I stared down at the ground, at the clean white snow. “Abby’s not feeling well,” I heard Garrett lie to Zoe.

“Do you want me to go get Jeff?” she asked and I cringed because I hadn’t thought about what our leaving would do to Jeff and Zoe. And because Zoe seemed genuinely concerned and I was about to abscond with her boyfriend.

“No. I’m gonna take her home,” Garrett replied and I wished for the power of invisibility because I could feel Zoe’s eyes on me, trying to send me up in flames. Garrett reached out for my hand. I latched onto it like it was a life preserver and I was drowning.

As we turned and started toward the parking lot, he turned his head to tell Zoe that he would call her later. “No you won’t,” she shouted from behind us. I heard her heels clacking on the steps as she descended and sped to catch up. She pulled on Garrett’s arm, bringing us all to a halt.

“Now you listen to me, Garrett Scott,” she screamed. “You are my date. My boyfriend. Not Abby’s.”

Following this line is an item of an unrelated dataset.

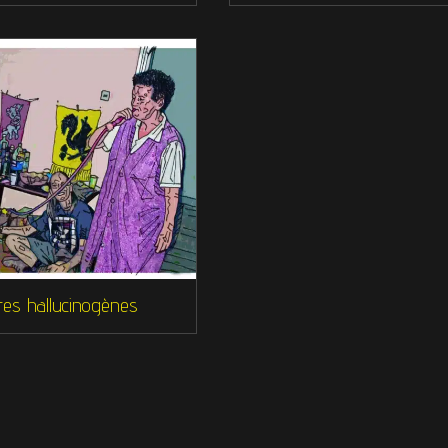
res hallucinogènes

“Zoe,” Garrett tried to interrupt but she cut him off. “No,” she told him. “Let me speak. I took you back. No questions asked. I forgave you for choosing her over me once, but I won’t do it again. If you leave now, I won’t be here for you when you get back. Or the next time she crushes your heart. We’ll be over. Do you understand me? Over.”

The better part of me wanted to tell Garrett to stay. That he deserved better than me. That he deserved someone who could love him fully, like Zoe Winchester. But I couldn’t find my voice.

“I’m sorry, Zoe,” Garrett apologized. “If you feel that way, I understand. But I really have to go.”